In the years since his trek, Becker has begun to affect Bryan more and more. Things like climbing stairs, picking items up from the ground, and lifting heavy objects have gone from very difficult, to not possible. “It feels a lot more real now. It’s not just this abstract thing—it’s here,” admits Bryan. “That’s a little difficult to accept sometimes. It’s not something I’m imagining.”
In recent years, Bryan has, once again, needed to redefine who he is in the world. “You think a lot about what makes your identity,” he continues. “Small things. Like walking up steps. When you lose little things like that, it’s taking away part of who you’ve been.” There are moments when the whole breadth of Becker seems daunting—the inevitable decline of physical abilities—yet Bryan strives to find the positives.
It was something that initially drew Maddie to him. When she first met Bryan, via a dating app during the quarantine months of the early COVID-19 pandemic, it was not obvious that he was living with Becker. On a humid summer’s day, they walked along the Delaware River Canal in Lambertville, a spot equidistant to both their homes at the time.
The two had instant chemistry. When Bryan explained that he was working as a paraprofessional in the public school system, Maddie instantly felt a level of comfort and openness. “It takes a certain kind of individual to have the patience and kindness to work with children who are going through something like that,” Maddie says.
Maddie lives with Tourette syndrome and had little reservation bringing this up on their first date. Likewise, Bryan was quick to share about his Becker. “Her Tourettes is very different from muscular dystrophy,” says Bryan. “But we both related to the fact that we had something about us that made us very different from other people.”
That initial meeting, and all the subsequent walks they shared, set the groundwork for a meaningful partnership and life together. The two now live not far from where they first met, in western New Jersey, and are busy building a home, and a life together.
Back at their home, Bryan checks his collection of house plants—prodding the dirt to see if they need water—part of his love of biology and for other living things. Around the house, Maddie helps him with most physical tasks, something she has grown accustomed to. “We’ve moved a lot in the last couple years,” she relays. “I’ve had to take the lead on carrying furniture, boxes, moving things around, bending over to pick things up. The benefit of that is that I’ve gotten stronger. I’m glad I can be that sort of support.”
Maddie knows that Bryan’s muscles will continue to weaken with Becker. “Down the road, I know that things are going to get more challenging and that’s something we’re going to have to deal with. But when I look at Bryan, my husband and partner, that’s not what I think about. I think about all the exciting things to come—creating a beautiful house together, building a family, seeing what we can do as a partnership.”

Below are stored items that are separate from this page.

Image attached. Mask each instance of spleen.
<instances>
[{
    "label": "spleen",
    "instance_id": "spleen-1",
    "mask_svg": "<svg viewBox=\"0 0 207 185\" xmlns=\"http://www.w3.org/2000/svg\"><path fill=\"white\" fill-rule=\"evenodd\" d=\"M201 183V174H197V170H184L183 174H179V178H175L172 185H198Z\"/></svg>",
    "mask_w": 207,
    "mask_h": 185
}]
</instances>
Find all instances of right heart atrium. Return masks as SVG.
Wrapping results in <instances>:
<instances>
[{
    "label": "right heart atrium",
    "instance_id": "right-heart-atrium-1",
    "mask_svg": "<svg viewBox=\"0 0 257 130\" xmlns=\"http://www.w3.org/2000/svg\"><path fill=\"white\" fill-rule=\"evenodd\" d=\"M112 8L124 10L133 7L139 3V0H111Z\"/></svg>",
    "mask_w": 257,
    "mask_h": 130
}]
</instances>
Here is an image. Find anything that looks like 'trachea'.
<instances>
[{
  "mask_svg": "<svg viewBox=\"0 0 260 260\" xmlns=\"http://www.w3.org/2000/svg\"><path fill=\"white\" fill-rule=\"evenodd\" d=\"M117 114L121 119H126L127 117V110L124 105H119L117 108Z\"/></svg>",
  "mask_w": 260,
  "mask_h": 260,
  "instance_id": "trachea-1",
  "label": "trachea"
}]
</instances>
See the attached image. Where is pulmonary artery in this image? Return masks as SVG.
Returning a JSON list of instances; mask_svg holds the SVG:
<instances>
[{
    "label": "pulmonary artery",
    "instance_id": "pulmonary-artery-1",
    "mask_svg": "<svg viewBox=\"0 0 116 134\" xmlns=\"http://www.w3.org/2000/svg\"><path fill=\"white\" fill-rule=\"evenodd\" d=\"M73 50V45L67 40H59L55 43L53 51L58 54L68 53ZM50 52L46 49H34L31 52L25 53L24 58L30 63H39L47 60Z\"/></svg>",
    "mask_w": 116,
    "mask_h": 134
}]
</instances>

Ultimately, Bryan sees himself as going through a major transition, but with the support of his family, community, and new wife, he feels ready for the tough days ahead, determined to make the most of it. “I’m at this crossroads in my life... I’m going from being very able-bodied and able to do what I want, to suddenly having to slow down and not being able to do things I used to be able to do.”

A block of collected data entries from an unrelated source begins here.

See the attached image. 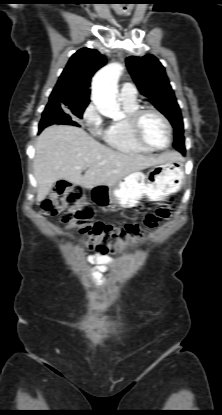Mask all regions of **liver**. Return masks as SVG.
I'll return each mask as SVG.
<instances>
[{
  "instance_id": "1",
  "label": "liver",
  "mask_w": 222,
  "mask_h": 415,
  "mask_svg": "<svg viewBox=\"0 0 222 415\" xmlns=\"http://www.w3.org/2000/svg\"><path fill=\"white\" fill-rule=\"evenodd\" d=\"M176 151L160 155L124 153L102 145L83 129L52 125L37 138L33 161L38 184L37 202L49 194L53 184L65 179L86 189L113 186L131 173L157 164L180 159ZM87 168L84 175L82 170Z\"/></svg>"
}]
</instances>
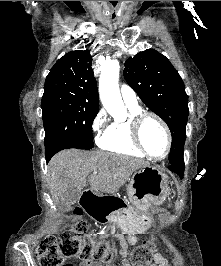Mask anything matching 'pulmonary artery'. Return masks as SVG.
Instances as JSON below:
<instances>
[{
  "instance_id": "obj_1",
  "label": "pulmonary artery",
  "mask_w": 221,
  "mask_h": 266,
  "mask_svg": "<svg viewBox=\"0 0 221 266\" xmlns=\"http://www.w3.org/2000/svg\"><path fill=\"white\" fill-rule=\"evenodd\" d=\"M121 96H122L124 103L128 107H130V108H138L139 107L136 93L134 92V90L130 86H128L126 84L121 86Z\"/></svg>"
}]
</instances>
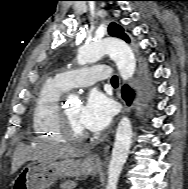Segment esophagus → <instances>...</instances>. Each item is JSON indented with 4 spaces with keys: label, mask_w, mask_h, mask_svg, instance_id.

As his body changes, so will Bryan’s abilities, but what seems certain is that he will continue doing what he loves as long as he can. Bryan heads down to the basement where his drum set sits. He picks up his sticks and sits on the stool. His feet and arms begin to tap out a beat and soon Bryan is enmeshed in the wall of sound he is busy creating. Cymbals ring, the high-hat clicks, and in moments like this, he feels in tune with his whole self, going at his own rhythm, his own pace.